■ TASK STATEMENT
In your answer, set down the records below exactly as they stand, omitting pictures.
[DATA FOR THE TASK — start]
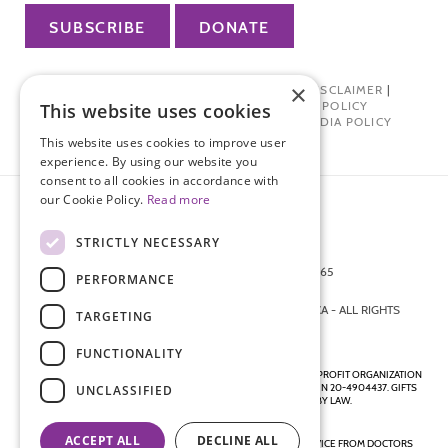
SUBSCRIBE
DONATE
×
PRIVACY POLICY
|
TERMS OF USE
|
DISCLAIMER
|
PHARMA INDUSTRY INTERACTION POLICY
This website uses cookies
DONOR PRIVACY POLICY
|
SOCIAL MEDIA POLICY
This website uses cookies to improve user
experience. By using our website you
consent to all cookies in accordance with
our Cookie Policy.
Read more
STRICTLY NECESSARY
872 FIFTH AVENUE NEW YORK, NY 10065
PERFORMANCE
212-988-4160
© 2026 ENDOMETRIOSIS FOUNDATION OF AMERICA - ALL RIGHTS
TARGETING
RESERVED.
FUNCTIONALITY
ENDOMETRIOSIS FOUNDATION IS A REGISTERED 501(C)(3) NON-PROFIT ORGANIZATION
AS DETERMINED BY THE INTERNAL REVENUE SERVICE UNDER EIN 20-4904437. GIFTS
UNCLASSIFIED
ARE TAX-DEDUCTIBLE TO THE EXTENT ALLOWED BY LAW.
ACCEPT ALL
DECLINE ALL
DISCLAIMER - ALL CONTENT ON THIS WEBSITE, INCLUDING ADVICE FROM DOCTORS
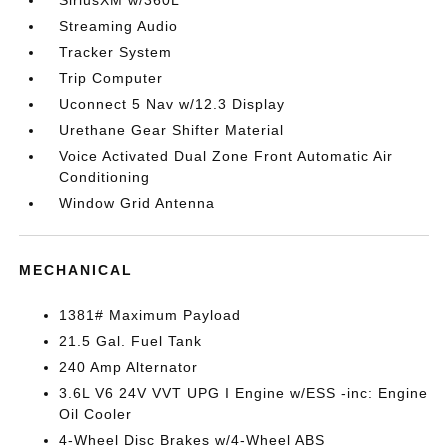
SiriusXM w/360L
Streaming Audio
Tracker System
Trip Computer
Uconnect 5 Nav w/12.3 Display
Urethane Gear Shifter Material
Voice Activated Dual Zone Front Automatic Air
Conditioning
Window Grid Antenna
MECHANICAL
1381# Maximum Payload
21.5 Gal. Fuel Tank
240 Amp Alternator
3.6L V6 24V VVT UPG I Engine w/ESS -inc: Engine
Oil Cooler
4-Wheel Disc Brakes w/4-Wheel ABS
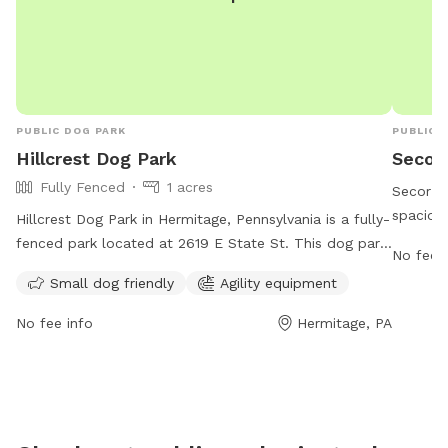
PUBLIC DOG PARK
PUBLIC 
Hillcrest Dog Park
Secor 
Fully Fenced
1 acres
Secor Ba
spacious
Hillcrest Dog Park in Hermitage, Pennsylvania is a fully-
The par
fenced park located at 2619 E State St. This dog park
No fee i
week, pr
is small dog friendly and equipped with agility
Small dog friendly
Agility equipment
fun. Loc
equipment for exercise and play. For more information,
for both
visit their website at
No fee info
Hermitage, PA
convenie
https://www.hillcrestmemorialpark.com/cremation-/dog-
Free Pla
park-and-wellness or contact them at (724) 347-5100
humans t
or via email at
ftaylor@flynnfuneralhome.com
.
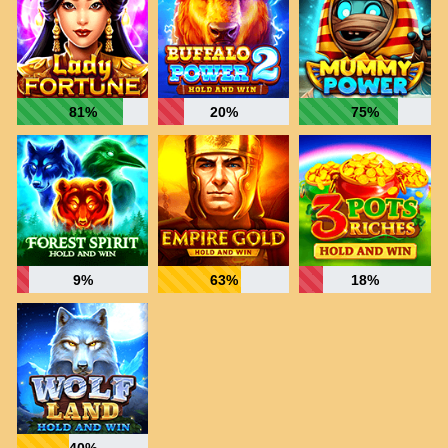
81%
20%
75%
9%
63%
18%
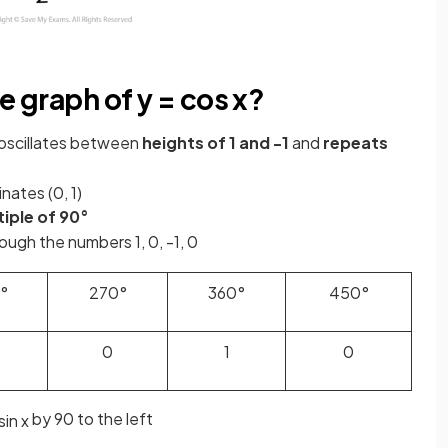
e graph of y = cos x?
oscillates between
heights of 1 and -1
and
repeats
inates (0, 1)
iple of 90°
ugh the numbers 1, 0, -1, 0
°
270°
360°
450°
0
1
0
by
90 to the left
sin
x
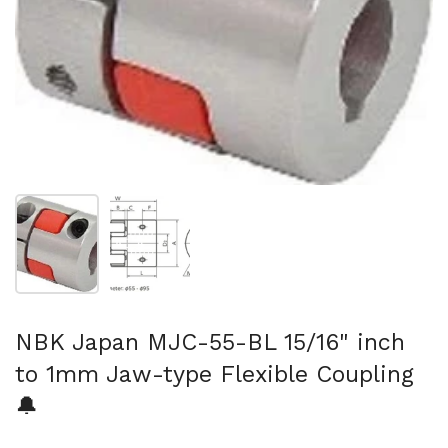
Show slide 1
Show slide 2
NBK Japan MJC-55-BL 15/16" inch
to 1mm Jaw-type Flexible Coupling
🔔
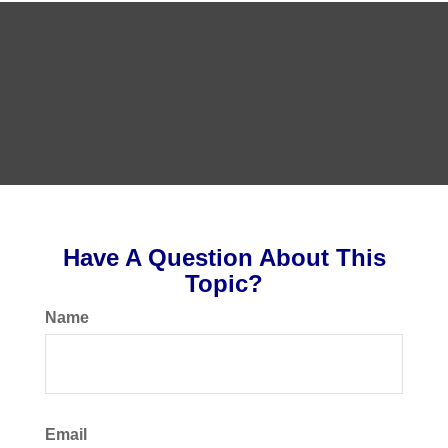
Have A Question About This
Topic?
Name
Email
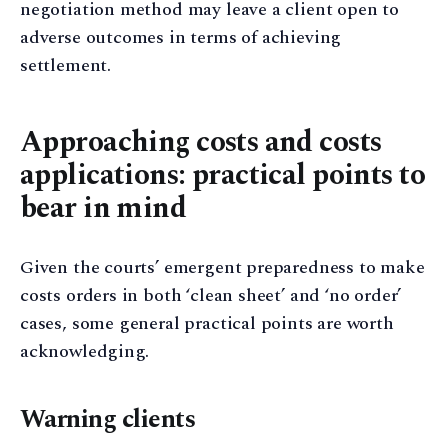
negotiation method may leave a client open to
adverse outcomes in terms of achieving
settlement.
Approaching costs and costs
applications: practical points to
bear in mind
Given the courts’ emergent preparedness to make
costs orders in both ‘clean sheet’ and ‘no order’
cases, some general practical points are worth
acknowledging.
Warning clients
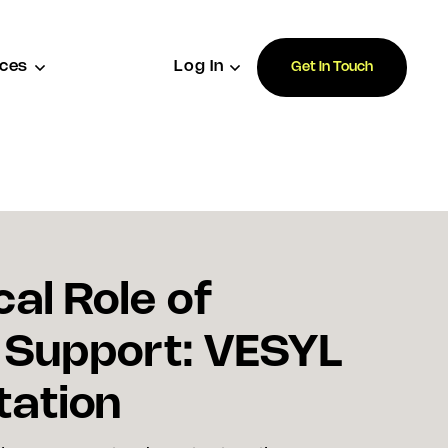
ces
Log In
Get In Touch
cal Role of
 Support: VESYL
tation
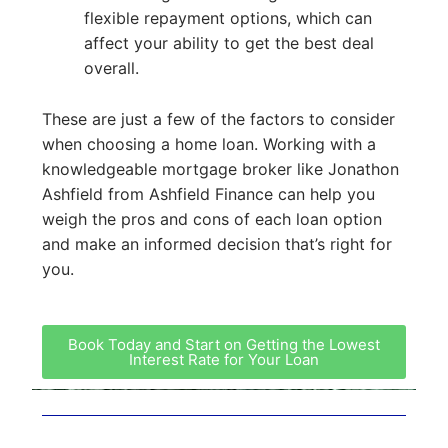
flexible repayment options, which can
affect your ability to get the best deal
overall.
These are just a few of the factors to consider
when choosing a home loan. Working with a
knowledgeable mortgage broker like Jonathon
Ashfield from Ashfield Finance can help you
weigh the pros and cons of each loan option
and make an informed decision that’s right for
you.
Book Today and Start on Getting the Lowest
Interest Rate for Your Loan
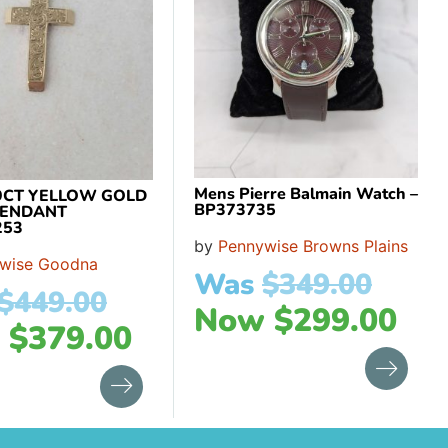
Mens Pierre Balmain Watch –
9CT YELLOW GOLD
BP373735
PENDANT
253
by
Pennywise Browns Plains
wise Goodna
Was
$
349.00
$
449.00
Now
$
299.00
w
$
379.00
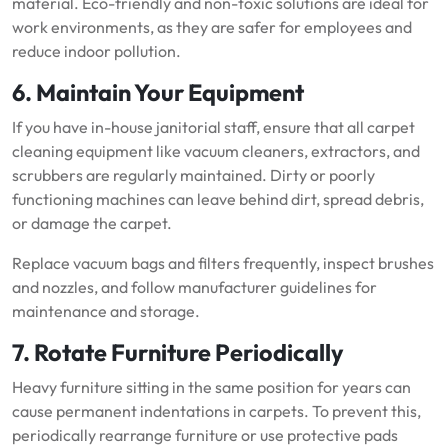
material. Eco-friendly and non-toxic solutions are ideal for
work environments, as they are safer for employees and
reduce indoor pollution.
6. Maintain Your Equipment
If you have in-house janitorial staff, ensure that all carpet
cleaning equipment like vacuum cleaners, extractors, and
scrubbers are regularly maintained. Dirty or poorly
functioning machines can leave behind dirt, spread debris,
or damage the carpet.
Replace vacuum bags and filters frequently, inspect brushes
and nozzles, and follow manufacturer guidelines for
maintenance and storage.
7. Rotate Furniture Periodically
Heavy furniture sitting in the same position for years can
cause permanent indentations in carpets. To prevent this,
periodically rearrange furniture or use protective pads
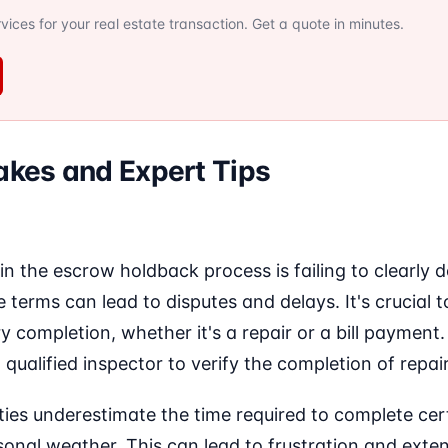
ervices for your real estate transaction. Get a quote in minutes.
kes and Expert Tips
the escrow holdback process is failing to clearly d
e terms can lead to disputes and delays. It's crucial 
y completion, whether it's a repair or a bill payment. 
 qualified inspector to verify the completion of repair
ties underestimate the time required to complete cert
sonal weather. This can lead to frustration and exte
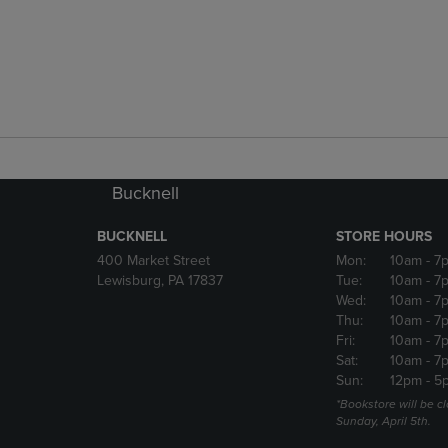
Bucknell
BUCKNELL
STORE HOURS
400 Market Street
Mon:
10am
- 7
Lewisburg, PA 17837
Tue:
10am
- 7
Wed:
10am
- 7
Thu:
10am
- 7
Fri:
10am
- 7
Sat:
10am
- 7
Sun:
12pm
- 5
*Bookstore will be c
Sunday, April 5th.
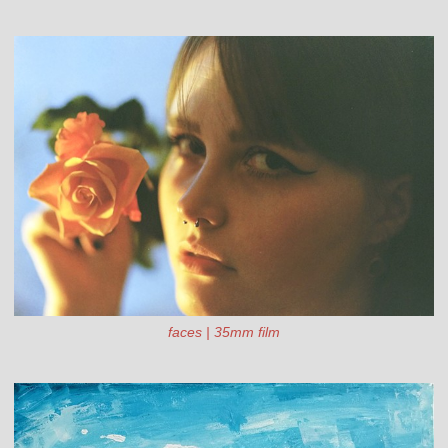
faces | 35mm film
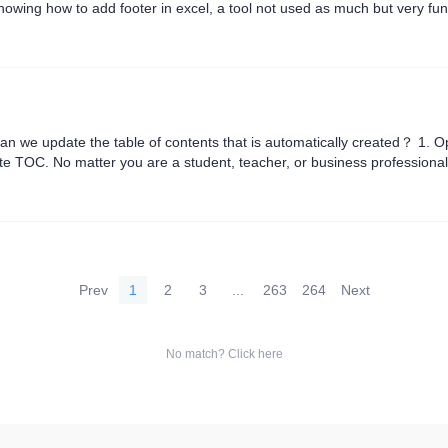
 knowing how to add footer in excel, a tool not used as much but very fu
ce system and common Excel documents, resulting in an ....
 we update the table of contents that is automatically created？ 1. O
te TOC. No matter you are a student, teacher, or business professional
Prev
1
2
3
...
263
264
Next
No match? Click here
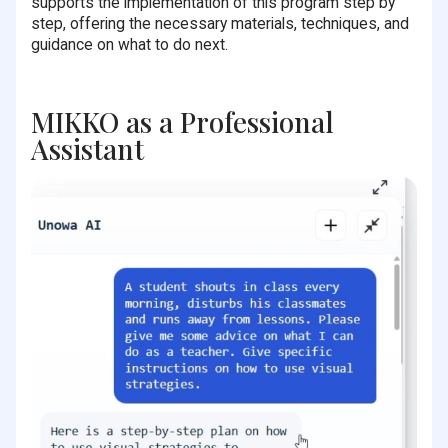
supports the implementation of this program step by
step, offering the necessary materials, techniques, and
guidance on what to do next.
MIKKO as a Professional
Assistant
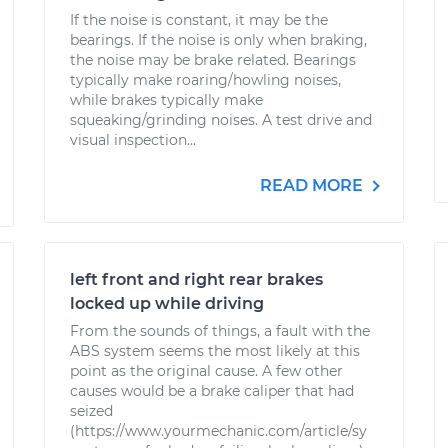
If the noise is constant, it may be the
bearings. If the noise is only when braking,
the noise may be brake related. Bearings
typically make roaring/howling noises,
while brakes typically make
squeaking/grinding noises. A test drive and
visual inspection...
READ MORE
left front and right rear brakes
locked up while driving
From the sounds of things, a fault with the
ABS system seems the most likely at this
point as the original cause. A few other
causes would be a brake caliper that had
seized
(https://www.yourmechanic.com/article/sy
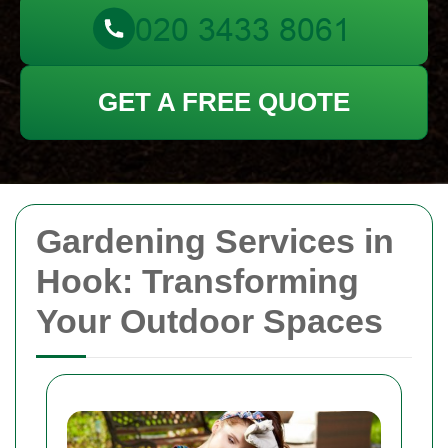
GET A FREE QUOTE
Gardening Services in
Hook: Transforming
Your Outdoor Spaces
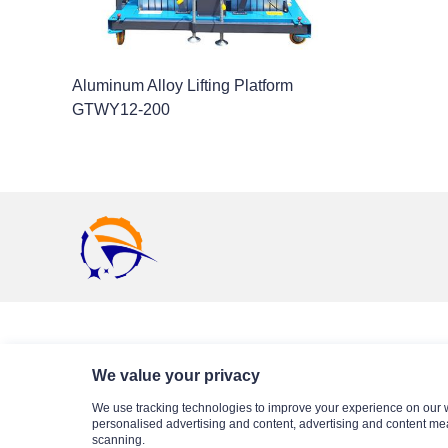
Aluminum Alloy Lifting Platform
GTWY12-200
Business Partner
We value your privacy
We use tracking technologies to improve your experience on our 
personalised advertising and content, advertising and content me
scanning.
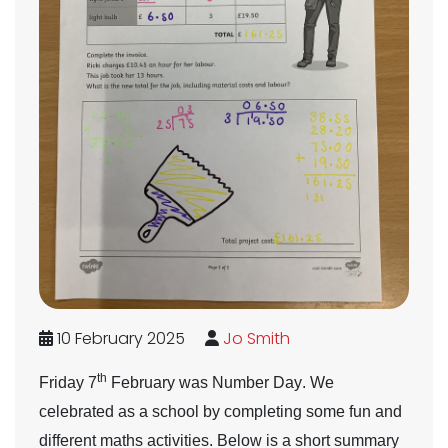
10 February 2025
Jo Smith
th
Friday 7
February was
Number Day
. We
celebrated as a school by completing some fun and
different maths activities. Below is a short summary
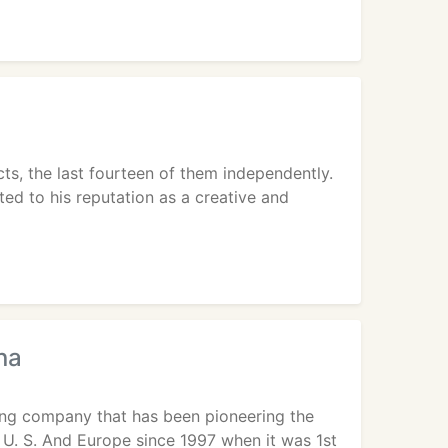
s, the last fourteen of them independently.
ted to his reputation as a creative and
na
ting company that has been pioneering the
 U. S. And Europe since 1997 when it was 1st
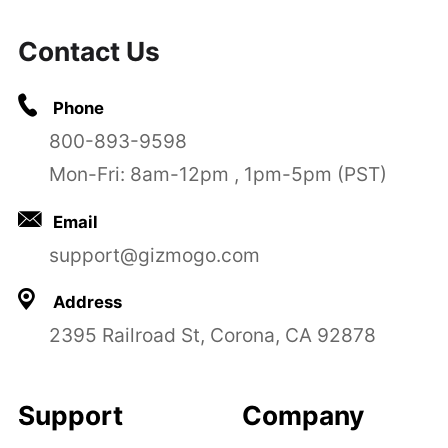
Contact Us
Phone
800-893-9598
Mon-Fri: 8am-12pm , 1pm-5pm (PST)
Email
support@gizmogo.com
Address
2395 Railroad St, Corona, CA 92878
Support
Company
[DATA FOR THE TASK — finish]
■ YOUR RESPONSE
SUBSCRIBE
DONATE
×
PRIVACY POLICY
|
TERMS OF USE
|
DISCLAIMER
|
PHARMA INDUSTRY INTERACTION POLICY
This website uses cookies
DONOR PRIVACY POLICY
|
SOCIAL MEDIA POLICY
This website uses cookies to improve user
experience. By using our website you
consent to all cookies in accordance with
our Cookie Policy.
Read more
STRICTLY NECESSARY
872 FIFTH AVENUE NEW YORK, NY 10065
PERFORMANCE
212-988-4160
© 2026 ENDOMETRIOSIS FOUNDATION OF AMERICA - ALL RIGHTS
TARGETING
RESERVED.
FUNCTIONALITY
ENDOMETRIOSIS FOUNDATION IS A REGISTERED 501(C)(3) NON-PROFIT ORGANIZATION
AS DETERMINED BY THE INTERNAL REVENUE SERVICE UNDER EIN 20-4904437. GIFTS
UNCLASSIFIED
ARE TAX-DEDUCTIBLE TO THE EXTENT ALLOWED BY LAW.
ACCEPT ALL
DECLINE ALL
DISCLAIMER - ALL CONTENT ON THIS WEBSITE, INCLUDING ADVICE FROM DOCTORS
SiriusXM w/360L
Streaming Audio
Tracker System
Trip Computer
Uconnect 5 Nav w/12.3 Display
Urethane Gear Shifter Material
Voice Activated Dual Zone Front Automatic Air
Conditioning
Window Grid Antenna
MECHANICAL
1381# Maximum Payload
21.5 Gal. Fuel Tank
240 Amp Alternator
3.6L V6 24V VVT UPG I Engine w/ESS -inc: Engine
Oil Cooler
4-Wheel Disc Brakes w/4-Wheel ABS
PUBLIC DOG PARK
PUBLIC 
Hillcrest Dog Park
Secor 
Fully Fenced
1 acres
Secor Ba
spacious
Hillcrest Dog Park in Hermitage, Pennsylvania is a fully-
The par
fenced park located at 2619 E State St. This dog park
No fee i
week, pr
is small dog friendly and equipped with agility
Small dog friendly
Agility equipment
fun. Loc
equipment for exercise and play. For more information,
for both
visit their website at
No fee info
Hermitage, PA
convenie
https://www.hillcrestmemorialpark.com/cremation-/dog-
Free Pla
park-and-wellness or contact them at (724) 347-5100
humans t
or via email at
ftaylor@flynnfuneralhome.com
.
81%
20%
75%
9%
63%
18%
e graph of y = cos x?
oscillates between
heights of 1 and -1
and
repeats
inates (0, 1)
iple of 90°
ugh the numbers 1, 0, -1, 0
°
270°
360°
450°
0
1
0
by
90 to the left
sin
x
Show slide 1
Show slide 2
NBK Japan MJC-55-BL 15/16" inch
to 1mm Jaw-type Flexible Coupling
🔔
Have A Question About This
Topic?
Name
Email
negotiation method may leave a client open to
adverse outcomes in terms of achieving
settlement.
Approaching costs and costs
applications: practical points to
bear in mind
Given the courts’ emergent preparedness to make
costs orders in both ‘clean sheet’ and ‘no order’
cases, some general practical points are worth
acknowledging.
Warning clients
ces
Log In
Get In Touch
cal Role of
 Support: VESYL
tation
flexible repayment options, which can
affect your ability to get the best deal
overall.
These are just a few of the factors to consider
when choosing a home loan. Working with a
knowledgeable mortgage broker like Jonathon
Ashfield from Ashfield Finance can help you
weigh the pros and cons of each loan option
and make an informed decision that’s right for
you.
Book Today and Start on Getting the Lowest
Interest Rate for Your Loan
Mens Pierre Balmain Watch –
9CT YELLOW GOLD
BP373735
PENDANT
253
by
Pennywise Browns Plains
wise Goodna
Was
$
349.00
$
449.00
Now
$
299.00
w
$
379.00
material. Eco-friendly and non-toxic solutions are ideal for
work environments, as they are safer for employees and
reduce indoor pollution.
6. Maintain Your Equipment
If you have in-house janitorial staff, ensure that all carpet
cleaning equipment like vacuum cleaners, extractors, and
scrubbers are regularly maintained. Dirty or poorly
functioning machines can leave behind dirt, spread debris,
or damage the carpet.
Replace vacuum bags and filters frequently, inspect brushes
and nozzles, and follow manufacturer guidelines for
maintenance and storage.
7. Rotate Furniture Periodically
Heavy furniture sitting in the same position for years can
cause permanent indentations in carpets. To prevent this,
periodically rearrange furniture or use protective pads
ervices for your real estate transaction. Get a quote in minutes.
kes and Expert Tips
the escrow holdback process is failing to clearly d
e terms can lead to disputes and delays. It's crucial 
y completion, whether it's a repair or a bill payment. 
 qualified inspector to verify the completion of repair
ties underestimate the time required to complete cert
sonal weather. This can lead to frustration and exte
Bucknell
BUCKNELL
STORE HOURS
400 Market Street
Mon:
10am
- 7
Lewisburg, PA 17837
Tue:
10am
- 7
Wed:
10am
- 7
Thu:
10am
- 7
Fri:
10am
- 7
Sat:
10am
- 7
Sun:
12pm
- 5
*Bookstore will be c
Sunday, April 5th.
faces | 35mm film
 knowing how to add footer in excel, a tool not used as much but very fu
ce system and common Excel documents, resulting in an ....
 we update the table of contents that is automatically created？ 1. O
te TOC. No matter you are a student, teacher, or business professional
Prev
1
2
3
...
263
264
Next
No match? Click here
supports the implementation of this program step by
step, offering the necessary materials, techniques, and
guidance on what to do next.
MIKKO as a Professional
Assistant
If the noise is constant, it may be the
bearings. If the noise is only when braking,
the noise may be brake related. Bearings
typically make roaring/howling noises,
while brakes typically make
squeaking/grinding noises. A test drive and
visual inspection...
READ MORE
left front and right rear brakes
locked up while driving
From the sounds of things, a fault with the
ABS system seems the most likely at this
point as the original cause. A few other
causes would be a brake caliper that had
seized
(https://www.yourmechanic.com/article/sy
GET A FREE QUOTE
Gardening Services in
Hook: Transforming
Your Outdoor Spaces
Aluminum Alloy Lifting Platform
GTWY12-200
Business Partner
We value your privacy
We use tracking technologies to improve your experience on our 
personalised advertising and content, advertising and content me
scanning.
10 February 2025
Jo Smith
th
Friday 7
February was
Number Day
. We
celebrated as a school by completing some fun and
different maths activities. Below is a short summary
s, the last fourteen of them independently.
ted to his reputation as a creative and
na
ting company that has been pioneering the
 U. S. And Europe since 1997 when it was 1st
Contact Us
Phone
800-893-9598
Mon-Fri: 8am-12pm , 1pm-5pm (PST)
Email
support@gizmogo.com
Address
2395 Railroad St, Corona, CA 92878
Support
Company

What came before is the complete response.